### Information supplied
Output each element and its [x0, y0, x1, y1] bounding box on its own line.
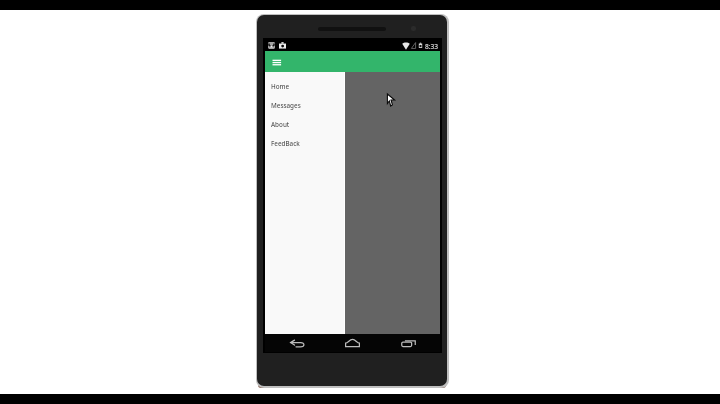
staticText: Home — [271, 82, 290, 91]
button[interactable]: About — [265, 115, 345, 134]
button[interactable]: Home — [265, 77, 345, 96]
staticText: Messages — [271, 101, 301, 110]
button[interactable]: Open navigation drawer — [268, 51, 287, 72]
button[interactable]: Recent apps — [397, 334, 419, 352]
staticText: About — [271, 120, 290, 129]
staticText: FeedBack — [271, 139, 300, 148]
button[interactable]: Back — [286, 334, 308, 352]
staticText: 8:33 — [425, 42, 439, 51]
button[interactable]: Messages — [265, 96, 345, 115]
button[interactable]: Home — [341, 334, 363, 352]
button[interactable]: FeedBack — [265, 134, 345, 153]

### The task
Scan the entries for lines with the string "About". Report only how many there are.

### Answer box
2